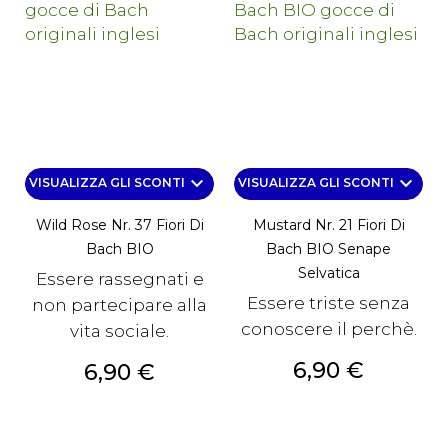
keyboard_arrow_down
keyboard_arrow_down
VISUALIZZA GLI SCONTI
VISUALIZZA GLI SCONTI
Wild Rose Nr. 37 Fiori Di
Mustard Nr. 21 Fiori Di
Bach BIO
Bach BIO Senape
Selvatica
Essere rassegnati e
Essere triste senza
non partecipare alla
conoscere il perchè.
vita sociale.
Prezzo
6,90 €
Prezzo
6,90 €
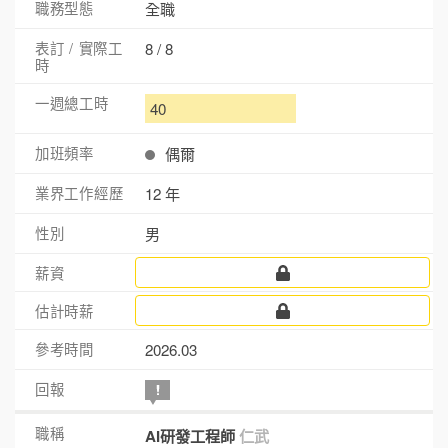
全職
8 / 8
40
偶爾
12 年
男
2026.03
AI研發工程師
仁武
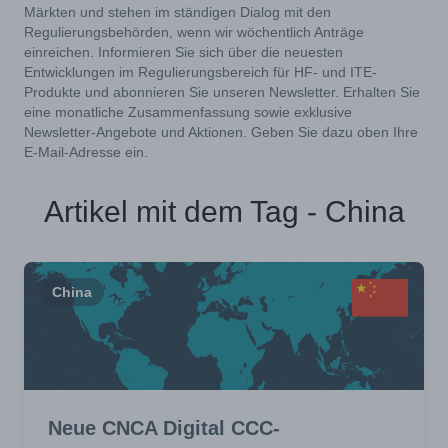
Märkten und stehen im ständigen Dialog mit den
Regulierungsbehörden, wenn wir wöchentlich Anträge
einreichen. Informieren Sie sich über die neuesten
Entwicklungen im Regulierungsbereich für HF- und ITE-
Produkte und abonnieren Sie unseren Newsletter. Erhalten Sie
eine monatliche Zusammenfassung sowie exklusive
Newsletter-Angebote und Aktionen. Geben Sie dazu oben Ihre
E-Mail-Adresse ein.
Artikel mit dem Tag - China
China
Neue CNCA Digital CCC-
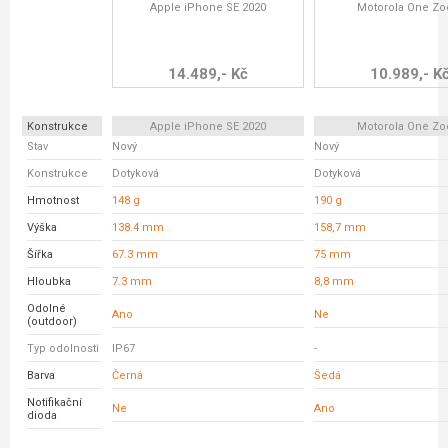
Apple iPhone SE 2020
Motorola One Z
14.489,- Kč
10.989,- K
Konstrukce
Apple iPhone SE 2020
Motorola One Z
Stav
Nový
Nový
Konstrukce
Dotyková
Dotyková
Hmotnost
148 g
190 g
Výška
138.4 mm
158,7 mm
Šířka
67.3 mm
75 mm
Hloubka
7.3 mm
8,8 mm
Odolné
Ano
Ne
(outdoor)
Typ odolnosti
IP67
-
Barva
Černá
Šedá
Notifikační
Ne
Ano
dioda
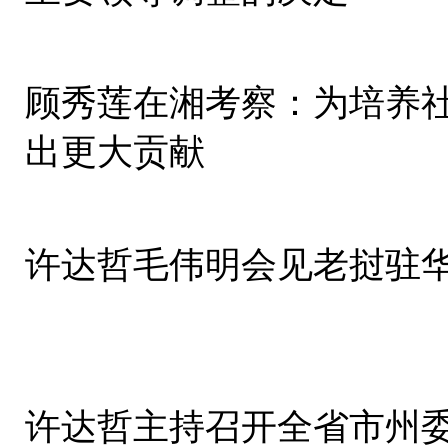
顾秀莲在湘考察：为培养
出更大贡献
许达哲毛伟明会见老挝驻华
许达哲主持召开全省市州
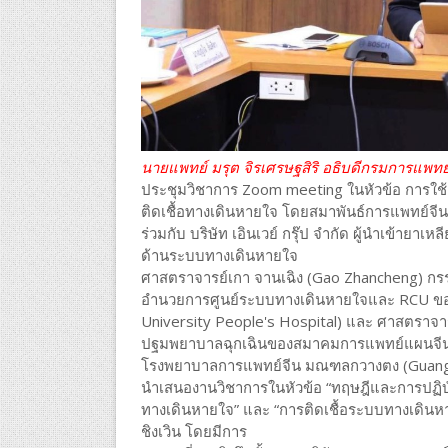
นายแพทย์ มรุต จิรเศรษฐสิริ อธิบดีกรมการแ
ประชุมวิชาการ Zoom meeting ในหัวข้อ การใช
ติดเชื้อทางเดินหายใจ โดยสมาพันธ์การแพทย์จีน
ร่วมกับ บริษัท เอินเวย์ กรุ๊ป จำกัด ผู้นำเข้ายาเห
ด้านระบบทางเดินหายใจ
ศาสตราจารย์เกา จานเฉิง (Gao Zhancheng) ก
อำนวยการศูนย์ระบบทางเดินหายใจและ RCU ของ 
University People's Hospital) และ ศาสตราจา
ปฐมพยาบาลฉุกเฉินของสมาคมการแพทย์แผนจีน
โรงพยาบาลการแพทย์จีน มณฑลกวางตง (Guangdon
นำเสนองานวิชาการในหัวข้อ “ทฤษฎีและการปฏิบั
ทางเดินหายใจ” และ “การติดเชื้อระบบทางเดินห
ชิงเวิน โดยมีการ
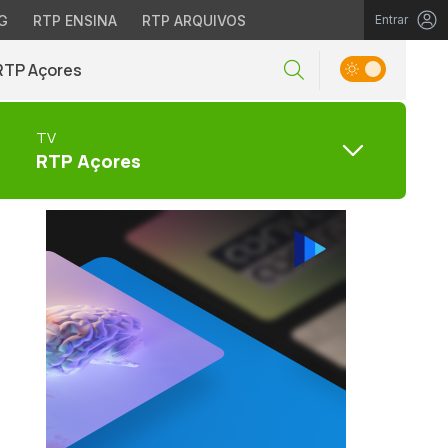
G
RTP ENSINA
RTP ARQUIVOS
Entrar
RTP Açores
TV
RTP Açores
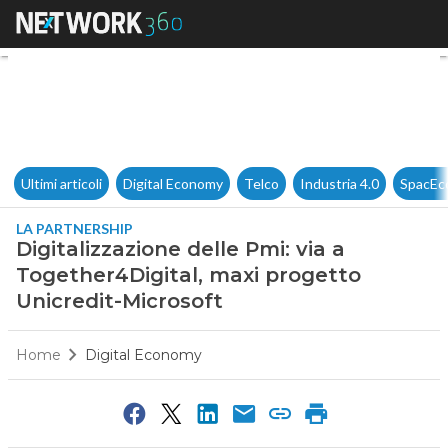
Digitalizzazione delle Pmi: vi
Ultimi articoli
Digital Economy
Telco
Industria 4.0
SpacEc
LA PARTNERSHIP
Digitalizzazione delle Pmi: via a
Together4Digital, maxi progetto
Unicredit-Microsoft
Home
Digital Economy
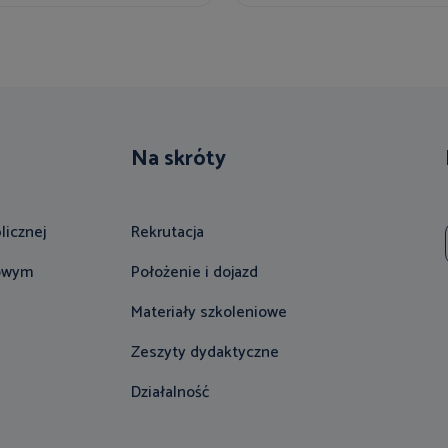
Na skróty
licznej
Rekrutacja
gowym
Położenie i dojazd
Materiały szkoleniowe
Zeszyty dydaktyczne
Działalność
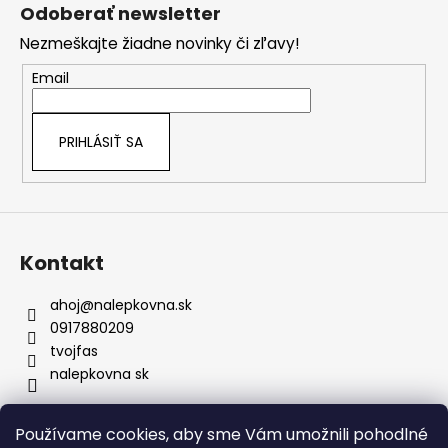
á
Odoberať newsletter
p
Nezmeškajte žiadne novinky či zľavy!
ä
t
Email
i
e
PRIHLÁSIŤ SA
Kontakt
ahoj
@
nalepkovna.sk
0917880209
tvojfas
nalepkovna sk
Používame cookies, aby sme Vám umožnili pohodlné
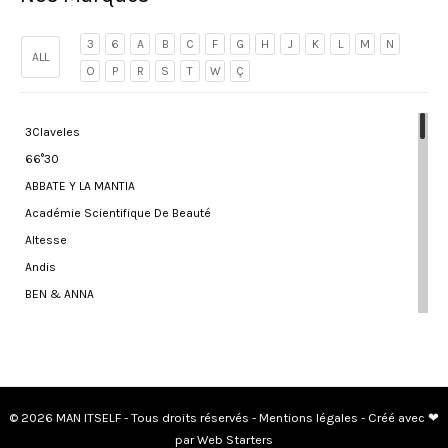
3
6
A
B
C
F
G
H
J
K
L
M
N
ALL
O
P
R
S
T
W
Ç
3Claveles
66°30
ABBATE Y LA MANTIA
Académie Scientifique De Beauté
Altesse
Andis
BEN & ANNA
Bivouak
Bleu De Peau
BLONDEPIL HOMME
BROOKLYN SOAP COMPANY
© 2026 MAN ITSELF - Tous droits réservés -
Mentions légales
- Créé avec ❤
Ça Va Barber !
par Web Starters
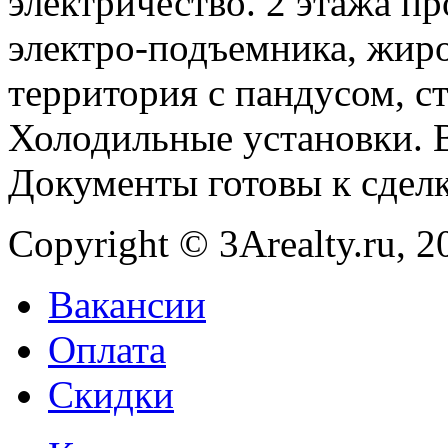
электричество. 2 этажа пр
электро-подъемника, жиро
территория с пандусом, с
Холодильные установки. В
Документы готовы к сдел
Copyright © 3Arealty.ru, 2
Вакансии
Оплата
Скидки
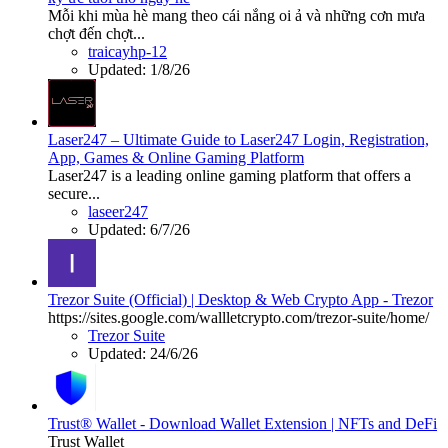
Mỗi khi mùa hè mang theo cái nắng oi ả và những cơn mưa
chợt đến chợt...
traicayhp-12
Updated:
1/8/26
Laser247 – Ultimate Guide to Laser247 Login, Registration,
App, Games & Online Gaming Platform
Laser247 is a leading online gaming platform that offers a
secure...
laseer247
Updated:
6/7/26
Trezor Suite (Official) | Desktop & Web Crypto App - Trezor
https://sites.google.com/wallletcrypto.com/trezor-suite/home/
Trezor Suite
Updated:
24/6/26
Trust® Wallet - Download Wallet Extension | NFTs and DeFi
Trust Wallet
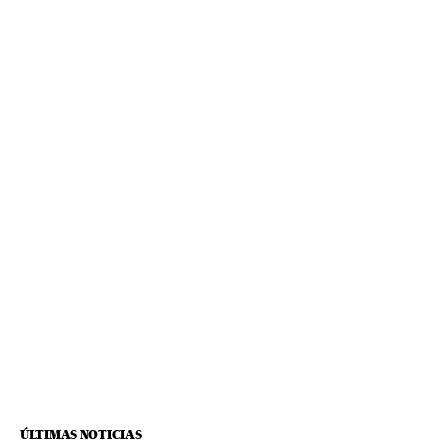
ÚLTIMAS NOTICIAS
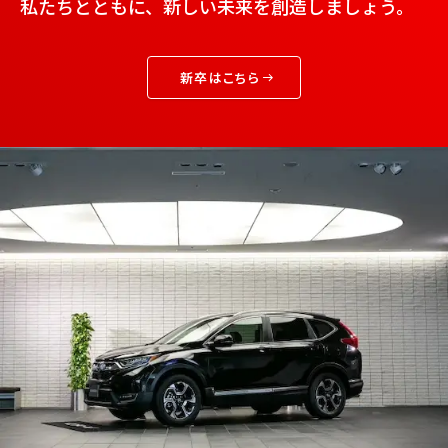
私たちとともに、新しい未来を創造しましょう。
新卒はこちら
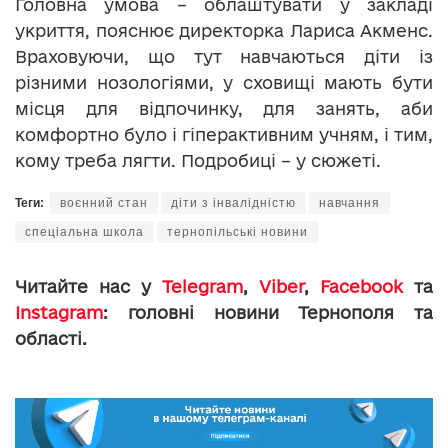
Головна умова – облаштувати у закладі
укриття, пояснює директорка Лариса Акменс.
Враховуючи, що тут навчаються діти із
різними нозологіями, у сховищі мають бути
місця для відпочинку, для занять, аби
комфортно було і гіперактивним учням, і тим,
кому треба лягти. Подробиці – у сюжеті.
Теги:
воєнний стан
діти з інвалідністю
навчання
спеціальна школа
тернопільські новини
Читайте нас у
Telegram
,
Viber
,
Facebook
та
Instagram
: головні новини Тернополя та
області.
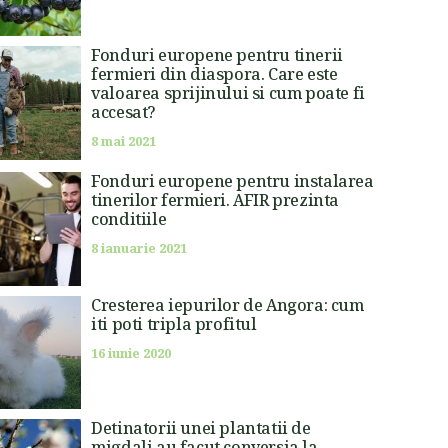
Fonduri europene pentru tinerii
fermieri din diaspora. Care este
valoarea sprijinului si cum poate fi
accesat?
8 mai 2021
Fonduri europene pentru instalarea
tinerilor fermieri. AFIR prezinta
conditiile
8 ianuarie 2021
Cresterea iepurilor de Angora: cum
iti poti tripla profitul
16 iunie 2020
Detinatorii unei plantatii de
migdali au facut conversia la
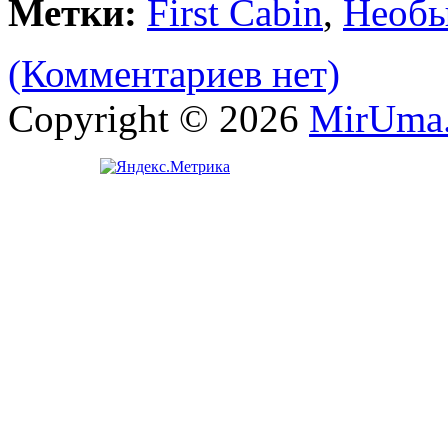
Метки:
First Cabin
,
Необы
(Комментариев нет)
Copyright © 2026
MirUma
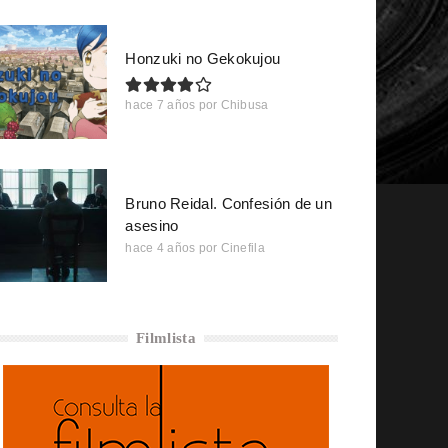
Honzuki no Gekokujou
hace 7 años
por
Chibusa
Bruno Reidal. Confesión de un
asesino
hace 4 años
por
Cinefila
Filmlista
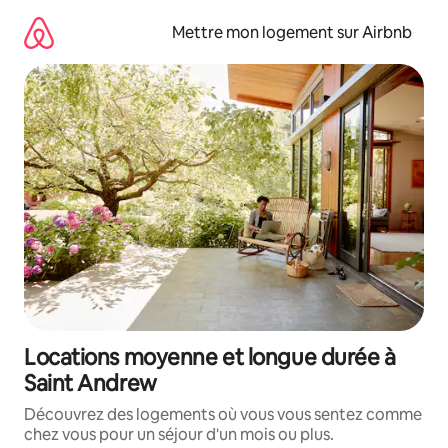
Aller
directement
Mettre mon logement sur Airbnb
au
contenu
Locations moyenne et longue durée à
Saint Andrew
Découvrez des logements où vous vous sentez comme
chez vous pour un séjour d'un mois ou plus.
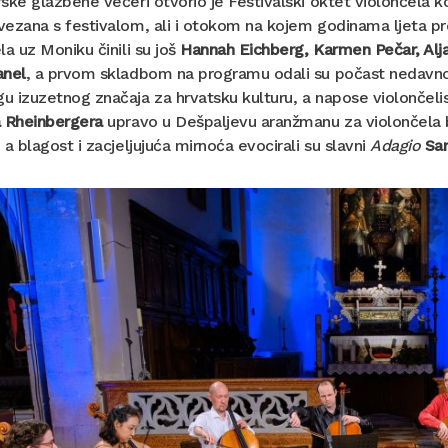
ske glazbene večeri otvorio je Festivalski oktet violončela koji
ezana s festivalom, ali i otokom na kojem godinama ljeta pr
la uz Moniku činili su još
Hannah Eichberg, Karmen Pečar, Alja
anel
, a prvom skladbom na programu odali su počast nedavno
 izuzetnog značaja za hrvatsku kulturu, a napose violončeli
a Rheinbergera
upravo u Dešpaljevu aranžmanu za violončela b
 a blagost i zacjeljujuća mirnoća evocirali su slavni
Adagio
Sa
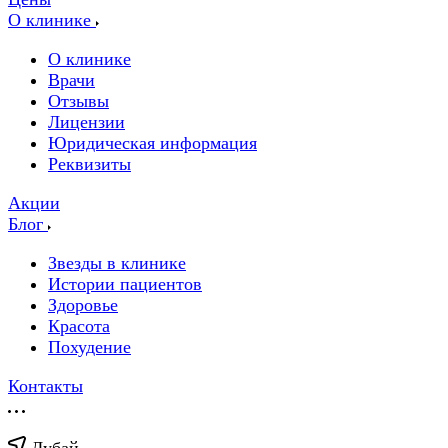
О клинике
О клинике
Врачи
Отзывы
Лицензии
Юридическая информация
Реквизиты
Акции
Блог
Звезды в клинике
Истории пациентов
Здоровье
Красота
Похудение
Контакты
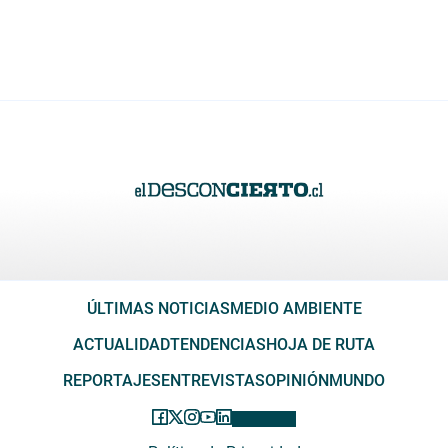
ÚLTIMAS NOTICIAS
MEDIO AMBIENTE
ACTUALIDAD
TENDENCIAS
HOJA DE RUTA
REPORTAJES
ENTREVISTAS
OPINIÓN
MUNDO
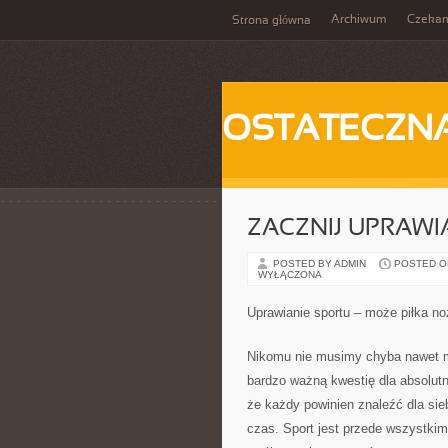
Archiwum
Czeka
Strona główna
OSTATECZN
ZACZNIJ UPRAWI
POSTED BY ADMIN
POSTED ON
WYŁĄCZONA
Uprawianie sportu – może piłka n
Nikomu nie musimy chyba nawet m
bardzo ważną kwestię dla absolut
że każdy powinien znaleźć dla sie
czas. Sport jest przede wszystki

= Exercise description =
Beginning with the line that contains "Entwicklungen im Regulierungsbereich" and ending with the line that contains "ปฐมพยาบาลฉุกเฉินของสมาคมการแพทย์แผนจีน", reproduce the listing exactly, pictures excluded.

= Solution to this problem =
Entwicklungen im Regulierungsbereich für HF- und ITE-
Produkte und abonnieren Sie unseren Newsletter. Erhalten Sie
eine monatliche Zusammenfassung sowie exklusive
Newsletter-Angebote und Aktionen. Geben Sie dazu oben Ihre
E-Mail-Adresse ein.
Artikel mit dem Tag - China
China
Neue CNCA Digital CCC-
Apple iPhone SE 2020
Motorola One Z
14.489,- Kč
10.989,- K
Konstrukce
Apple iPhone SE 2020
Motorola One Z
Stav
Nový
Nový
Konstrukce
Dotyková
Dotyková
Hmotnost
148 g
190 g
Výška
138.4 mm
158,7 mm
Šířka
67.3 mm
75 mm
Hloubka
7.3 mm
8,8 mm
Odolné
Ano
Ne
(outdoor)
Typ odolnosti
IP67
-
Barva
Černá
Šedá
Notifikační
Ne
Ano
dioda
顾秀莲在湘考察：为培养
出更大贡献
许达哲毛伟明会见老挝驻华
许达哲主持召开全省市州
นายแพทย์ มรุต จิรเศรษฐสิริ อธิบดีกรมการแ
ประชุมวิชาการ Zoom meeting ในหัวข้อ การใช
ติดเชื้อทางเดินหายใจ โดยสมาพันธ์การแพทย์จีน
ร่วมกับ บริษัท เอินเวย์ กรุ๊ป จำกัด ผู้นำเข้ายาเห
ด้านระบบทางเดินหายใจ
ศาสตราจารย์เกา จานเฉิง (Gao Zhancheng) ก
อำนวยการศูนย์ระบบทางเดินหายใจและ RCU ของ 
University People's Hospital) และ ศาสตราจา
ปฐมพยาบาลฉุกเฉินของสมาคมการแพทย์แผนจีน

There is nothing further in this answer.